What the task requires –
Among the entries below, count the lines that contain the word "with". Write down only the total.

[Stored data entries]
----------------
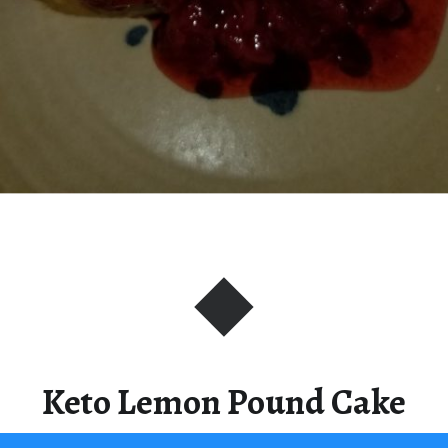
Keto Lemon Pound Cake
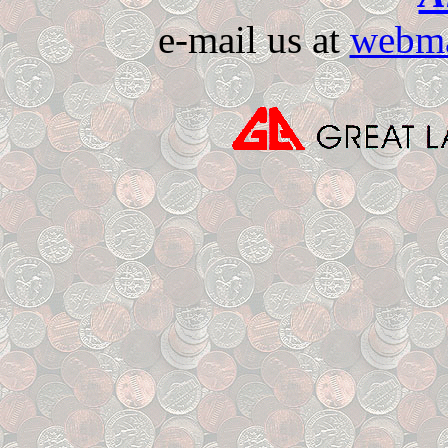
e-mail us at
webma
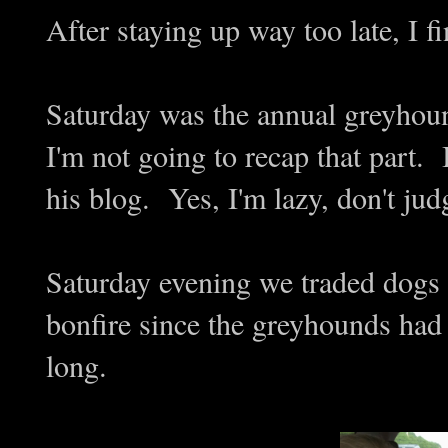
After staying up way too late, I fi
Saturday was the annual greyhou
I'm not going to recap that part. 
his blog. Yes, I'm lazy, don't ju
Saturday evening we traded dogs 
bonfire since the greyhounds had
long.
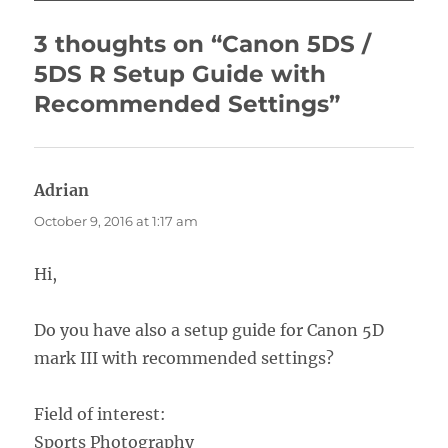
3 thoughts on “Canon 5DS /
5DS R Setup Guide with
Recommended Settings”
Adrian
says:
October 9, 2016 at 1:17 am
Hi,
Do you have also a setup guide for Canon 5D
mark III with recommended settings?
Field of interest:
Sports Photography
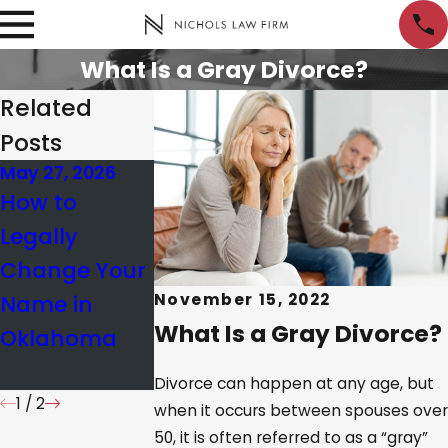
What Is a Gray Divorce?
Related
Posts
May 27, 2026
Nov 20, 2025
Nov 13, 2025
How to
Understandin
Common
Legally
g Property
Missteps in
Change Your
Division in OK
Divorce
Name in
Same-Sex
Modification
November 15, 2022
What Is a Gray Divorce?
Oklahoma
Divorces
& How to
Avoid Them
Divorce can happen at any age, but
1
/
2
when it occurs between spouses over
50, it is often referred to as a “gray”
----------------
Answer for the task –
2